**Information shown:**

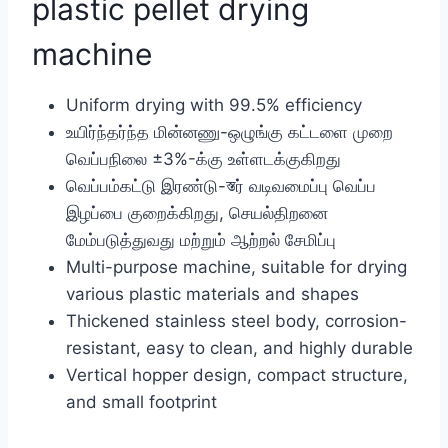
plastic pellet drying
machine
Uniform drying with 99.5% efficiency
உயிர்ந்தர்ந்த மின்னணு-ஒழுங்கு கட்டளை முறை
வெப்பநிலை ±3%-க்கு உள்ளடக்குகிறது
வெப்பம்கட்டு இரண்டு-স্তர் வடிவமைப்பு வெப்ப
இழப்பை குறைக்கிறது, செயல்திறனை
மேம்படுத்துவது மற்றும் ஆற்றல் சேமிப்பு
Multi-purpose machine, suitable for drying
various plastic materials and shapes
Thickened stainless steel body, corrosion-
resistant, easy to clean, and highly durable
Vertical hopper design, compact structure,
and small footprint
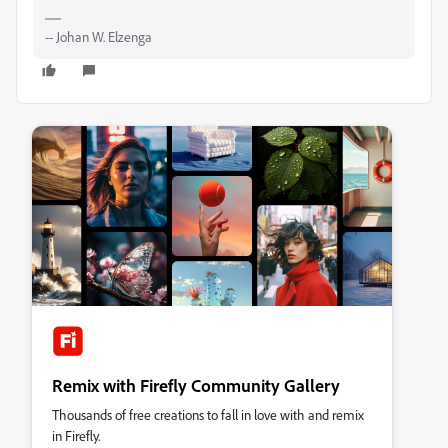
-- Johan W. Elzenga
Remix with Firefly Community Gallery
Thousands of free creations to fall in love with and remix
in Firefly.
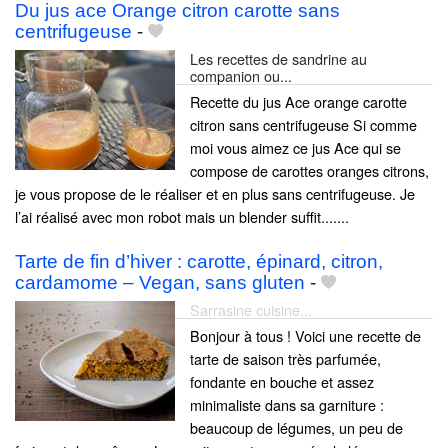
Du jus ace Orange citron carotte sans
centrifugeuse
-
Les recettes de sandrine au
companion ou...
Recette du jus Ace orange carotte
citron sans centrifugeuse Si comme
moi vous aimez ce jus Ace qui se
compose de carottes oranges citrons,
je vous propose de le réaliser et en plus sans centrifugeuse. Je
l’ai réalisé avec mon robot mais un blender suffit.......
Tarte de fin d’hiver : carotte, épinard, citron,
cardamome – Vegan, sans gluten
-
Sarrasine cuisine...
Bonjour à tous ! Voici une recette de
tarte de saison très parfumée,
fondante en bouche et assez
minimaliste dans sa garniture :
beaucoup de légumes, un peu de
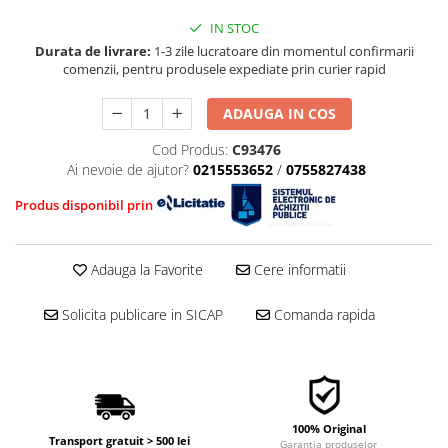
■ Mobilier service
Ulei motor FORD
Directie/stabilizare
IN STOC
■ Scule de mana
Ulei motor MERCEDES
Bielete antiruliu
Durata de livrare:
1-3 zile lucratoare din momentul confirmarii
Ulei motor TOYOTA
■ Vulcanizare
Bielete directie
comenzii, pentru produsele expediate prin curier rapid
Ulei motor GM/OPEL
Cap de bara
■ Vopsea spray
Ulei motor VW/Audi/Seat/Skoda
ADAUGA IN COS
Caroserie
■ Sistem AC
Ulei motor VOLVO
Cod Produs:
C93476
Amortizor capota
■ Bancuri de scule
Ulei motor MITSUBISHI
Ai nevoie de ajutor?
0215553652
/
0755827438
Amortizor portbagaj/hayon
Ulei motor KIA
Suspensie
Produs disponibil prin
Ulei motor SUZUKI
Amortizor
■ Ulei motor PETRONAS
Arcuri
Adauga la Favorite
Cere informatii
Pivot suspensie
Ambreiaj
Solicita publicare in SICAP
Comanda rapida
100% Original
Transport gratuit > 500 lei
Garantia produselor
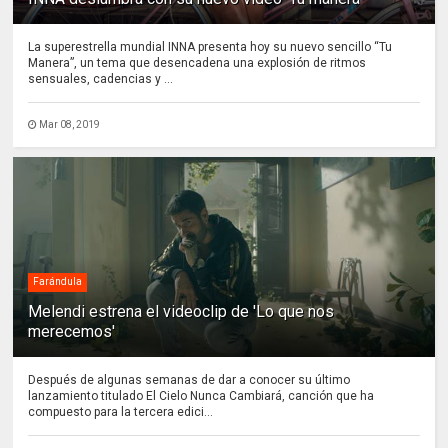
La superestrella mundial INNA presenta hoy su nuevo sencillo “Tu
Manera”, un tema que desencadena una explosión de ritmos
sensuales, cadencias y ...
Mar 08, 2019
Farándula
Melendi estrena el videoclip de 'Lo que nos
merecemos'
Después de algunas semanas de dar a conocer su último
lanzamiento titulado El Cielo Nunca Cambiará, canción que ha
compuesto para la tercera edici...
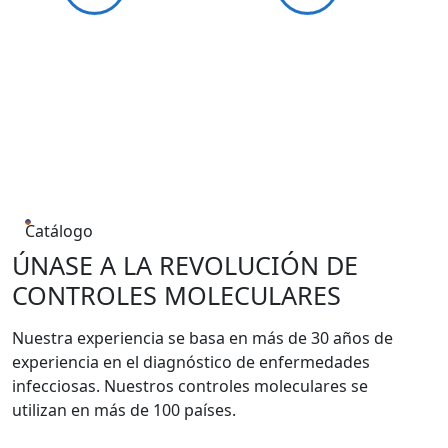
Catálogo
ÚNASE A LA REVOLUCIÓN DE
CONTROLES MOLECULARES
Nuestra experiencia se basa en más de 30 años de
experiencia en el diagnóstico de enfermedades
infecciosas. Nuestros controles moleculares se
utilizan en más de 100 países.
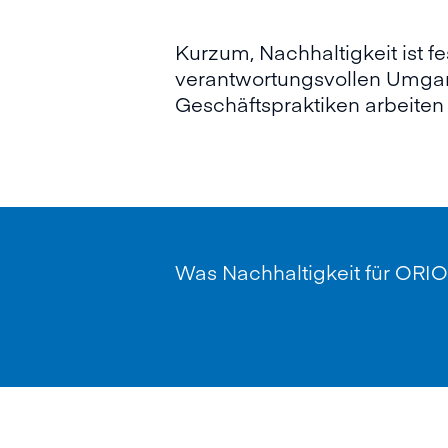
Kurzum, Nachhaltigkeit ist f
verantwortungsvollen Umgan
Geschäftspraktiken arbeiten w
Was Nachhaltigkeit für ORI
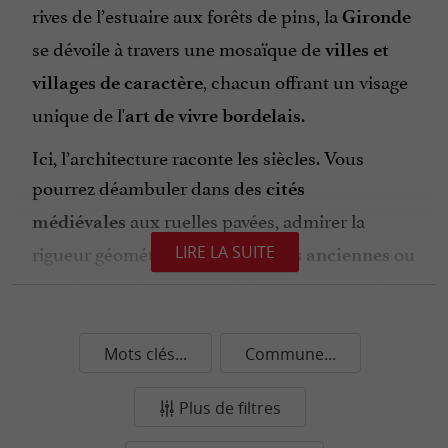
rives de l’estuaire aux forêts de pins, la
Gironde
se dévoile à travers une mosaïque de
villes et
, chacun offrant un visage
villages de caractère
unique de l'
.
art de vivre bordelais
Ici, l’architecture raconte les siècles. Vous
pourrez déambuler dans des
cités
aux ruelles pavées, admirer la
médiévales
rigueur géométrique des
ou
LIRE LA SUITE
bastides anciennes
vous laisser charmer par l'élégance des
stations
nées à la Belle Époque. Chaque
balnéaires
place de
, chaque
et chaque
marché
église
Mots clés...
Commune...
de pierre blonde témoigne d'un
façade
Plus de filtres
.
héritage préservé avec passion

**Exercise:**
What is needed is each line of the entries that contains the word "Bielete".

**Exercise solution:**
Bielete antiruliu
Bielete directie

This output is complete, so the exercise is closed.